3) Creditors of the estate (people and companies to whom your family member owed money) get notified that your family member has died. They are then able to recover their unpaid debts from the estate.
4) After creditor claims are settled, the executor/personal representative distributes property (according to the deceased’s will or state intestacy law).
5) When the executor transfers title of property to its new owners, the executor’s letters of office (granted by the court) provide evidence of transfer of title, giving the new owners clear title to the property.
What’s Wrong with Probate?
The following are a few of the many reasons Americans have come to greatly dislike probate:
1) It is long. Even in a relatively simple estate with uncomplicated assets, no disagreement among family members, and clear directions for distribution of property, a case typically takes a year to wind its way through the court system. In some Illinois counties, there may be a wait of months just to get on the docket to begin the process. During this time, family members are unable to freely dispose of property, leaving them in limbo. And if there any snags, all bets are off. This article describes a 14-year probate case, which ran up legal bills in the mid-six figures.

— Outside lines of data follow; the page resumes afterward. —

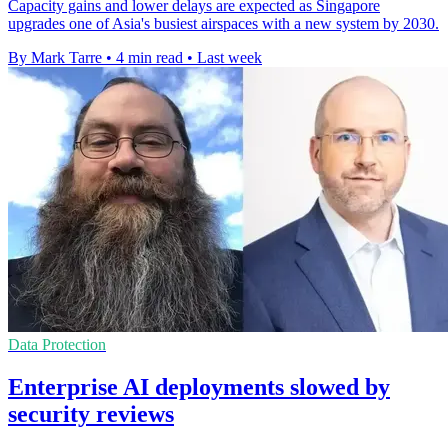
Capacity gains and lower delays are expected as Singapore
upgrades one of Asia's busiest airspaces with a new system by 2030.
By Mark Tarre
•
4 min read
•
Last week
Data Protection
Enterprise AI deployments slowed by
security reviews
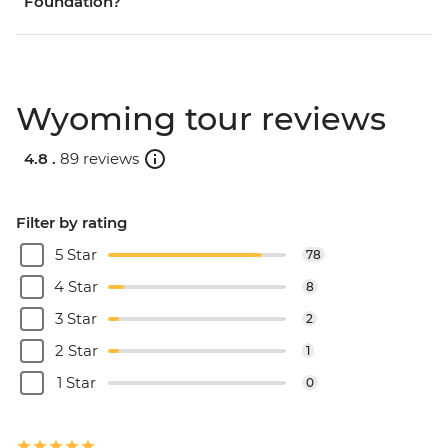
Foundation?
Wyoming tour reviews
4.8 .
89 reviews
Filter by rating
5 Star
78
4 Star
8
3 Star
2
2 Star
1
1 Star
0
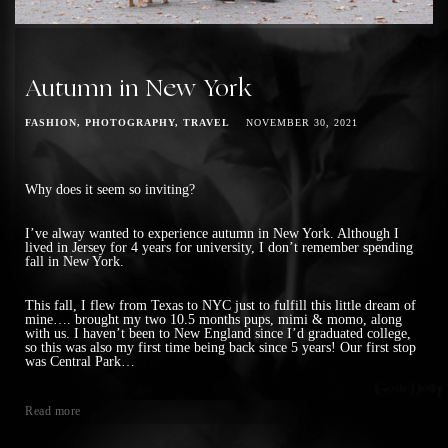
Autumn in New York
FASHION
PHOTOGRAPHY
TRAVEL
NOVEMBER 30, 2021
Why does it seem so inviting?
I’ve alway wanted to experience autumn in New York. Although I
lived in Jersey for 4 years for university, I don’t remember spending
fall in New York.
This fall, I flew from Texas to NYC just to fulfill this little dream of
mine…. brought my two 10.5 months pups, mimi & momo, along
with us. I haven’t been to New England since I’d graduated college,
so this was also my first time being back since 5 years! Our first stop
was Central Park…
Read more
Posts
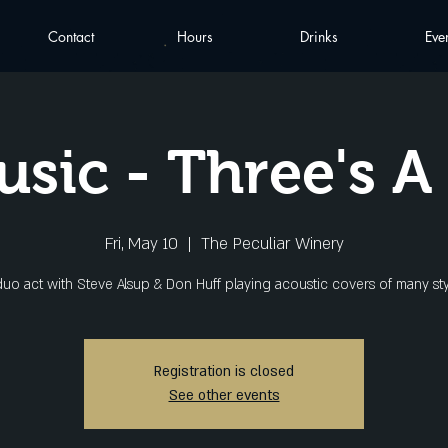
Contact
Hours
Drinks
Eve
usic - Three's 
Fri, May 10
  |  
The Peculiar Winery
duo act with Steve Alsup & Don Huff playing acoustic covers of many sty
Registration is closed
See other events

2) Probate can be very expensive. Most people find probate complex, and hire an attorney to help them through it. There are many forms, filings, and even court appearances, all of which drive up legal bills. The legal fees in a typical case can end up consuming a small percentage of the estate. Again, any complications in the estate will greatly drive up fees.
3) Probate is incredibly formalistic. Can you imagine invalidating someone’s will because a stray ink mark on page 11 of the will touches one of the words? A judge can! How about embarking on an incredibly expensive litigated case because the deceased’s witnesses only signed the will once, and forgot to also sign a “self proving affidavit”? Will contests over issues like this can throw your case into turmoil for years, all at great financial expense and cost to the relationships in your family.
4) Probate is public. Any curious member of the community, reporter, blogger, etc can freely write about the intimate details of your family’s estate. This could include information about your net worth, financial assets, personal belongings, disputes, etc. During and after a probate case, anyone could soon be reading intimate details about your family’s assets on the internet.
What you can do
Modern qualified estate planning attorneys are attuned to the problems with probate, and can counsel you on your individual situation. They are also familiar with common probate avoidance strategies, which we will discuss in the upcoming posts. Living trusts in particular are an attractive option for many families, and will be discussed in depth. Luckily, in estate planning, a small up-front commitment in planning can prevent a nightmare for your family after your death.